• [WHAT IS NEEDED]: Set down the data again exactly. Pictures are not part of the copy.

• [SUPPLIED MATERIAL]:

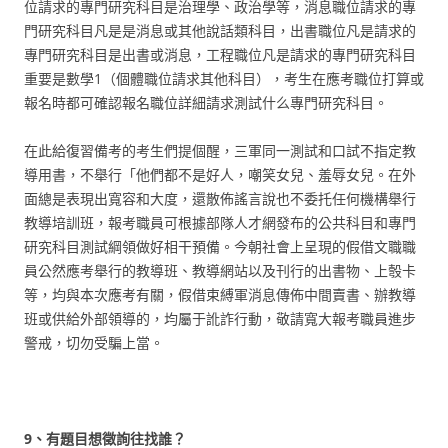
位請求的專門研究科目是治理學、政治學等，消息職位請求的專
門研究科目凡是是消息或其他說話類科目，出書職位凡是請求的
專門研究科目是出書或消息，工程職位凡是請求的專門研究科目
重要是數學1（個體職位請求其他科目），考生在應考職位打算或
報名時都可確認報名職位詳細請求測試什么專門研究科目。
在此給復習備考的考生們提個醒，三軍同一測試和口試不指定教
導用書，不舉行「他們都不是好人，嘲笑女兒、羞辱女兒。在外
面總是表現出寬容和大度，還散佈謠言說也不委托任何機構舉行
教導培訓班，報考職員可根據部隊人才網發布的公共科目和專門
研究科目測試綱領做好相干預備。今朝社會上呈現的假借文職職
員公然應考舉行的教導班、教導網站以及刊行的出書物、上彀卡
等，均與本次應考有關，假借束縛軍消息傳佈中間賣書、辦教導
班或供給外部領導的，均屬于訛詐行動，敬請寬大報考職員進步
警戒，切勿受騙上當。
9、有題目想徵詢往找誰？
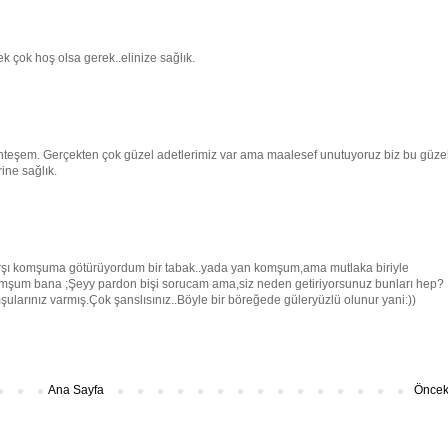
 çok hoş olsa gerek..elinize sağlık.
hteşem. Gerçekten çok güzel adetlerimiz var ama maalesef unutuyoruz biz bu güze
ine sağlık.
rşı komşuma götürüyordum bir tabak..yada yan komşum,ama mutlaka biriyle
 komşum bana ;Şeyy pardon bişi sorucam ama,siz neden getiriyorsunuz bunları hep?
şularınız varmış.Çok şanslısınız..Böyle bir böreğede güleryüzlü olunur yani:))
Ana Sayfa
Önceki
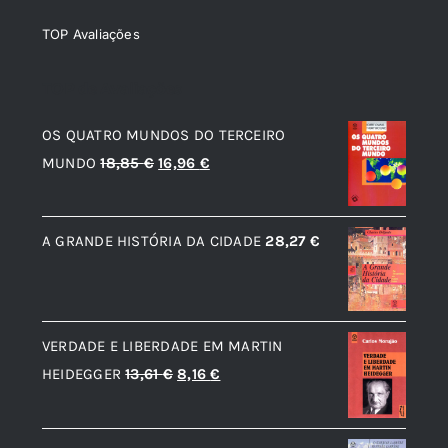
TOP Avaliações
TOP de Avaliações
OS QUATRO MUNDOS DO TERCEIRO
O
O
MUNDO
18,85
€
16,96
€
preço
preço
original
atual
A GRANDE HISTÓRIA DA CIDADE
28,27
€
era:
é:
18,85 €.
16,96 €.
VERDADE E LIBERDADE EM MARTIN
O
O
HEIDEGGER
13,61
€
8,16
€
preço
preço
original
atual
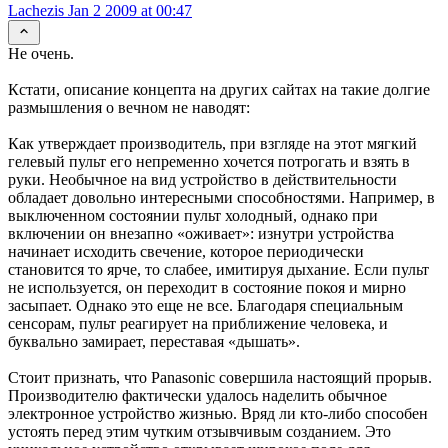
Lachezis
Jan 2 2009 at 00:47
Не очень.
Кстати, описание концепта на других сайтах на такие долгие
размышления о вечном не наводят:
Как утверждает производитель, при взгляде на этот мягкий
гелевый пульт его непременно хочется потрогать и взять в
руки. Необычное на вид устройство в действительности
обладает довольно интересными способностями. Например, в
выключенном состоянии пульт холодный, однако при
включении он внезапно «оживает»: изнутри устройства
начинает исходить свечение, которое периодически
становится то ярче, то слабее, имитируя дыхание. Если пульт
не используется, он переходит в состояние покоя и мирно
засыпает. Однако это еще не все. Благодаря специальным
сенсорам, пульт реагирует на приближение человека, и
буквально замирает, переставая «дышать».
Стоит признать, что Panasonic совершила настоящий прорыв.
Производителю фактически удалось наделить обычное
электронное устройство жизнью. Вряд ли кто-либо способен
устоять перед этим чутким отзывчивым созданием. Это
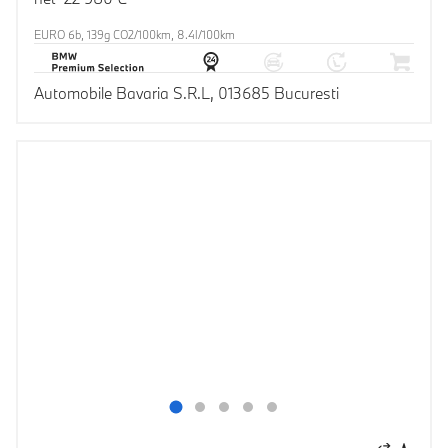
EURO 6b, 139g CO2/100km, 8.4l/100km
Automobile Bavaria S.R.L, 013685 Bucuresti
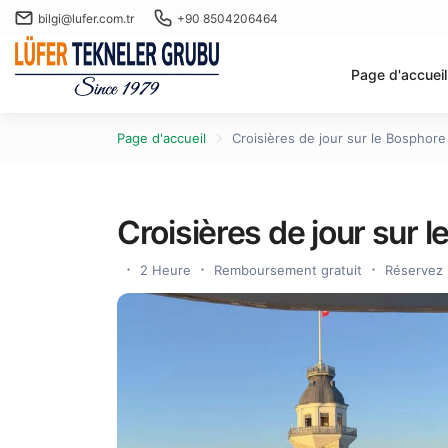
bilgi@lufer.com.tr
+90 8504206464
Page d'accueil
Page d'accueil
Croisières de jour sur le Bosphore
Croisières de jour sur 
2 Heure
Remboursement gratuit
Réservez 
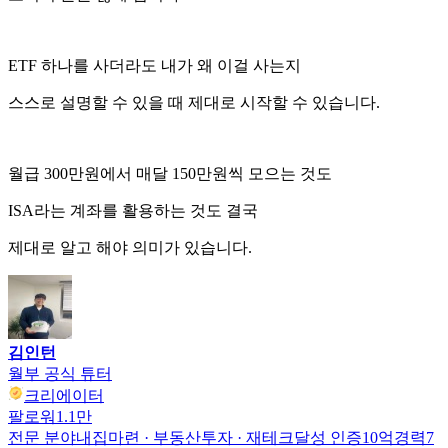
ETF 하나를 사더라도 내가 왜 이걸 사는지
스스로 설명할 수 있을 때 제대로 시작할 수 있습니다.
월급 300만원에서 매달 150만원씩 모으는 것도
ISA라는 계좌를 활용하는 것도 결국
제대로 알고 해야 의미가 있습니다.
김인턴
월부 공식 튜터
크리에이터
팔로워
1.1만
전문 분야
내집마련 · 부동산투자 · 재테크
달성 인증
10억
경력
7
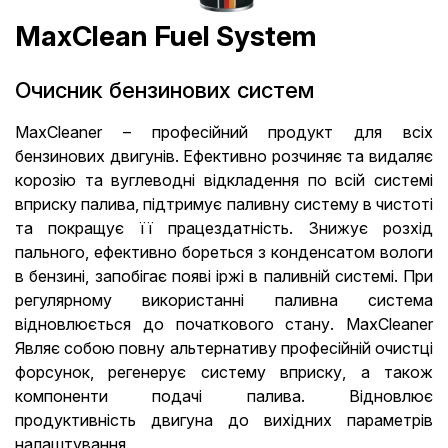
MaxClean Fuel System
Очисник бензинових систем
MaxCleaner – професійний продукт для всіх
бензинових двигунів. Ефективно розчиняє та видаляє
корозію та вуглеводні відкладення по всій системі
вприску палива, підтримує паливну систему в чистоті
та покращує її працездатність. Знижує розхід
пального, ефективно бореться з конденсатом вологи
в бензині, запобігає появі іржі в паливній системі. При
регулярному використанні паливна система
відновлюється до початкового стану. MaxCleaner
Являє собою повну альтернативу професійній очистці
форсунок, регенерує систему вприску, а також
компоненти подачі палива. Відновлює
продуктивність двигуна до вихідних параметрів
налаштування.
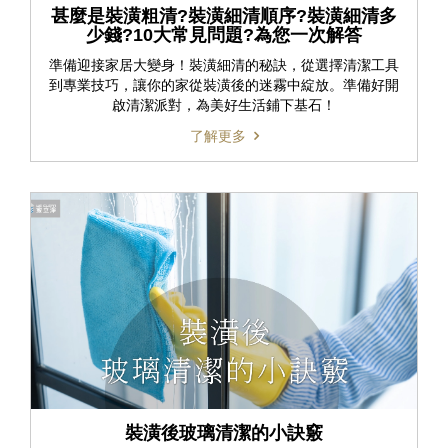
甚麼是裝潢粗清?裝潢細清順序?裝潢細清多
少錢?10大常見問題?為您一次解答
準備迎接家居大變身！裝潢細清的秘訣，從選擇清潔工具
到專業技巧，讓你的家從裝潢後的迷霧中綻放。準備好開
啟清潔派對，為美好生活鋪下基石！
了解更多
裝潢後玻璃清潔的小訣竅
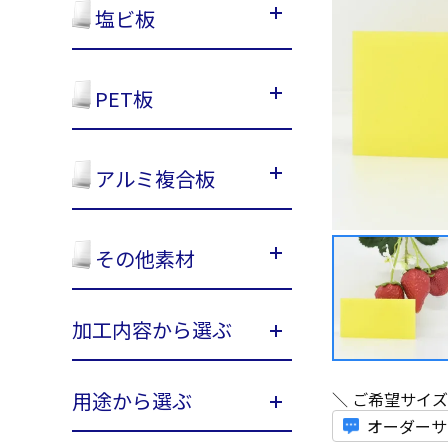
塩ビ板
PET板
アルミ複合板
その他素材
加工内容から選ぶ
用途から選ぶ
＼ ご希望サイ
オーダーサ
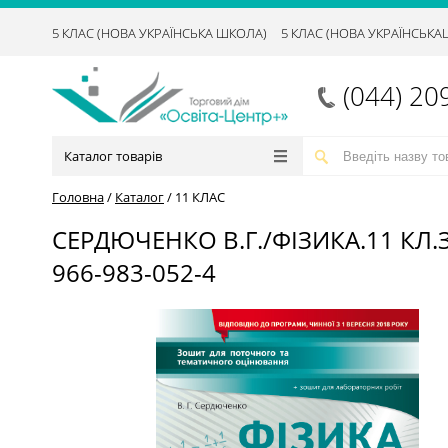
5 КЛАС (НОВА УКРАЇНСЬКА ШКОЛА)
5 КЛАС (НОВА УКРАЇНСЬК
(044) 20
Каталог товарів
Головна
/
Каталог
/
11 КЛАС
СЕРДЮЧЕНКО В.Г./ФІЗИКА.11 КЛ
966-983-052-4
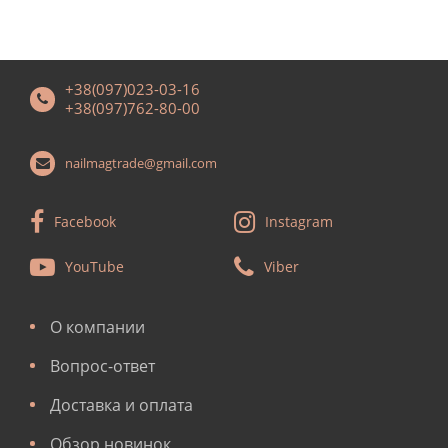
+38(097)023-03-16
+38(097)762-80-00
nailmagtrade@gmail.com
Facebook
Instagram
YouTube
Viber
О компании
Вопрос-ответ
Доставка и оплата
Обзор новинок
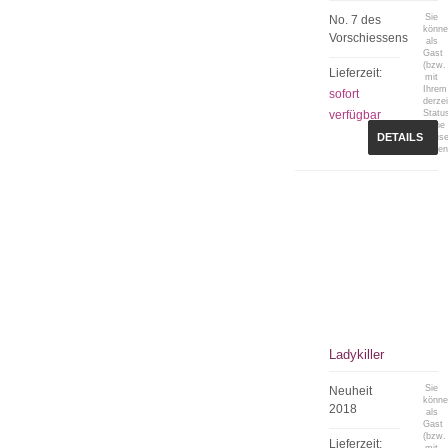
Sie
No. 7 des
könn
Vorschiessens
als
Gast
(bzw.
Lieferzeit:
mit
Ihrem
sofort
derzei
verfügbar
Statu
keine
DETAILS
Preis
sehen
Ladykiller
Sie
Neuheit
könn
2018
als
Gast
(bzw.
Lieferzeit:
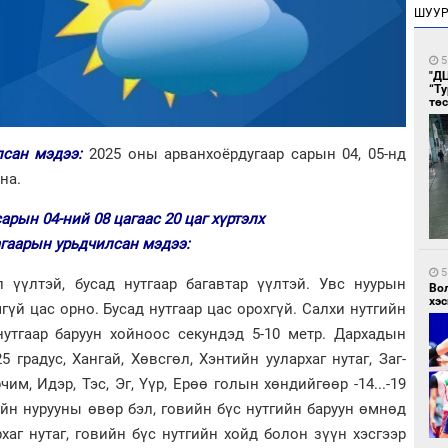
ШУУ
5
"Д
“Т
тө
лсан мэдээ:
2025 оны арванхоёрдугаар сарын 04, 05-нд
на.
сарын 04-ний 08 цагаас 20 цаг хүртэлх
агаарын урьдчилсан мэдээ:
5
л үүлтэй, бусад нутгаар багавтар үүлтэй. Увс нуурын
Во
хэс
үй цас орно. Бусад нутгаар цас орохгүй. Салхи нутгийн
 нутгаар баруун хойноос секундэд 5-10 метр. Дархадын
25 градус, Хангай, Хөвсгөл, Хэнтийн уулархаг нутаг, Заг-
им, Идэр, Тэс, Эг, Үүр, Ерөө голын хөндийгөөр -14...-19
гайн нурууны өвөр бэл, говийн бүс нутгийн баруун өмнөд
архаг нутаг, говийн бүс нутгийн хойд болон зүүн хэсгээр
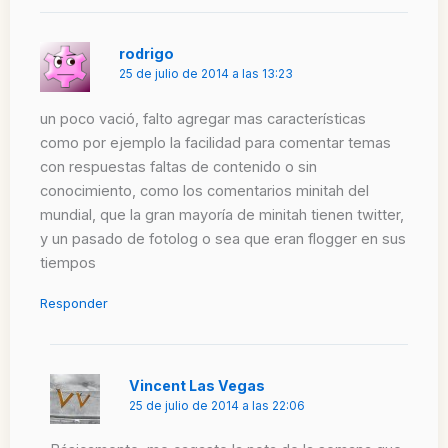
rodrigo
25 de julio de 2014 a las 13:23
un poco vació, falto agregar mas características
como por ejemplo la facilidad para comentar temas
con respuestas faltas de contenido o sin
conocimiento, como los comentarios minitah del
mundial, que la gran mayoría de minitah tienen twitter,
y un pasado de fotolog o sea que eran flogger en sus
tiempos
Responder
Vincent Las Vegas
25 de julio de 2014 a las 22:06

• [ANSWER BOX]:
位請求的專門研究科目是治理學、政治學等，消息職位請求的專
門研究科目凡是是消息或其他說話類科目，出書職位凡是請求的
專門研究科目是出書或消息，工程職位凡是請求的專門研究科目
重要是數學1（個體職位請求其他科目），考生在應考職位打算或
報名時都可確認報名職位詳細請求測試什么專門研究科目。
在此給復習備考的考生們提個醒，三軍同一測試和口試不指定教
導用書，不舉行「他們都不是好人，嘲笑女兒、羞辱女兒。在外
面總是表現出寬容和大度，還散佈謠言說也不委托任何機構舉行
教導培訓班，報考職員可根據部隊人才網發布的公共科目和專門
研究科目測試綱領做好相干預備。今朝社會上呈現的假借文職職
員公然應考舉行的教導班、教導網站以及刊行的出書物、上彀卡
等，均與本次應考有關，假借束縛軍消息傳佈中間賣書、辦教導
班或供給外部領導的，均屬于訛詐行動，敬請寬大報考職員進步
警戒，切勿受騙上當。
9、有題目想徵詢往找誰？
 çok hoş olsa gerek..elinize sağlık.
hteşem. Gerçekten çok güzel adetlerimiz var ama maalesef unutuyoruz biz bu güze
ine sağlık.
rşı komşuma götürüyordum bir tabak..yada yan komşum,ama mutlaka biriyle
 komşum bana ;Şeyy pardon bişi sorucam ama,siz neden getiriyorsunuz bunları hep?
şularınız varmış.Çok şanslısınız..Böyle bir böreğede güleryüzlü olunur yani:))
Ana Sayfa
Önceki
TOP Avaliações
TOP de Avaliações
OS QUATRO MUNDOS DO TERCEIRO
O
O
MUNDO
18,85
€
16,96
€
preço
preço
original
atual
A GRANDE HISTÓRIA DA CIDADE
28,27
€
era:
é:
18,85 €.
16,96 €.
VERDADE E LIBERDADE EM MARTIN
O
O
HEIDEGGER
13,61
€
8,16
€
preço
preço
original
atual
Lachezis
Jan 2 2009 at 00:47
Не очень.
Кстати, описание концепта на других сайтах на такие долгие
размышления о вечном не наводят:
Как утверждает производитель, при взгляде на этот мягкий
гелевый пульт его непременно хочется потрогать и взять в
руки. Необычное на вид устройство в действительности
обладает довольно интересными способностями. Например, в
выключенном состоянии пульт холодный, однако при
включении он внезапно «оживает»: изнутри устройства
начинает исходить свечение, которое периодически
становится то ярче, то слабее, имитируя дыхание. Если пульт
не используется, он переходит в состояние покоя и мирно
засыпает. Однако это еще не все. Благодаря специальным
сенсорам, пульт реагирует на приближение человека, и
буквально замирает, переставая «дышать».
Стоит признать, что Panasonic совершила настоящий прорыв.
Производителю фактически удалось наделить обычное
электронное устройство жизнью. Вряд ли кто-либо способен
устоять перед этим чутким отзывчивым созданием. Это
EURO 6b, 139g CO2/100km, 8.4l/100km
Automobile Bavaria S.R.L, 013685 Bucuresti
bilgi@lufer.com.tr
+90 8504206464
Page d'accueil
Page d'accueil
Croisières de jour sur le Bosphore
Croisières de jour sur 
2 Heure
Remboursement gratuit
Réservez 
ETF 하나를 사더라도 내가 왜 이걸 사는지
스스로 설명할 수 있을 때 제대로 시작할 수 있습니다.
월급 300만원에서 매달 150만원씩 모으는 것도
ISA라는 계좌를 활용하는 것도 결국
제대로 알고 해야 의미가 있습니다.
김인턴
월부 공식 튜터
크리에이터
팔로워
1.1만
전문 분야
내집마련 · 부동산투자 · 재테크
달성 인증
10억
경력
7
MaxClean Fuel System
Очисник бензинових систем
MaxCleaner – професійний продукт для всіх
бензинових двигунів. Ефективно розчиняє та видаляє
корозію та вуглеводні відкладення по всій системі
вприску палива, підтримує паливну систему в чистоті
та покращує її працездатність. Знижує розхід
пального, ефективно бореться з конденсатом вологи
в бензині, запобігає появі іржі в паливній системі. При
регулярному використанні паливна система
відновлюється до початкового стану. MaxCleaner
Являє собою повну альтернативу професійній очистці
форсунок, регенерує систему вприску, а також
компоненти подачі палива. Відновлює
продуктивність двигуна до вихідних параметрів
налаштування.
甚麼是裝潢粗清?裝潢細清順序?裝潢細清多
少錢?10大常見問題?為您一次解答
準備迎接家居大變身！裝潢細清的秘訣，從選擇清潔工具
到專業技巧，讓你的家從裝潢後的迷霧中綻放。準備好開
啟清潔派對，為美好生活鋪下基石！
了解更多
裝潢後玻璃清潔的小訣竅
塩ビ板
PET板
アルミ複合板
その他素材
加工内容から選ぶ
用途から選ぶ
＼ ご希望サイ
オーダーサ
5 КЛАС (НОВА УКРАЇНСЬКА ШКОЛА)
5 КЛАС (НОВА УКРАЇНСЬК
(044) 20
Каталог товарів
Головна
/
Каталог
/
11 КЛАС
СЕРДЮЧЕНКО В.Г./ФІЗИКА.11 КЛ
966-983-052-4
+38(097)023-03-16
+38(097)762-80-00
nailmagtrade@gmail.com
Facebook
Instagram
YouTube
Viber
О компании
Вопрос-ответ
Доставка и оплата
Обзор новинок
Sie
No. 7 des
könn
Vorschiessens
als
Gast
(bzw.
Lieferzeit:
mit
Ihrem
sofort
derzei
verfügbar
Statu
keine
DETAILS
Preis
sehen
Ladykiller
Sie
Neuheit
könn
2018
als
Gast
(bzw.
Lieferzeit:
ШУУ
5
"Д
“Т
тө
лсан мэдээ:
2025 оны арванхоёрдугаар сарын 04, 05-нд
на.
сарын 04-ний 08 цагаас 20 цаг хүртэлх
агаарын урьдчилсан мэдээ:
5
л үүлтэй, бусад нутгаар багавтар үүлтэй. Увс нуурын
Во
хэс
үй цас орно. Бусад нутгаар цас орохгүй. Салхи нутгийн
 нутгаар баруун хойноос секундэд 5-10 метр. Дархадын
25 градус, Хангай, Хөвсгөл, Хэнтийн уулархаг нутаг, Заг-
им, Идэр, Тэс, Эг, Үүр, Ерөө голын хөндийгөөр -14...-19
гайн нурууны өвөр бэл, говийн бүс нутгийн баруун өмнөд
архаг нутаг, говийн бүс нутгийн хойд болон зүүн хэсгээр
rodrigo
25 de julio de 2014 a las 13:23
un poco vació, falto agregar mas características
como por ejemplo la facilidad para comentar temas
con respuestas faltas de contenido o sin
conocimiento, como los comentarios minitah del
mundial, que la gran mayoría de minitah tienen twitter,
y un pasado de fotolog o sea que eran flogger en sus
tiempos
Responder
Vincent Las Vegas
25 de julio de 2014 a las 22:06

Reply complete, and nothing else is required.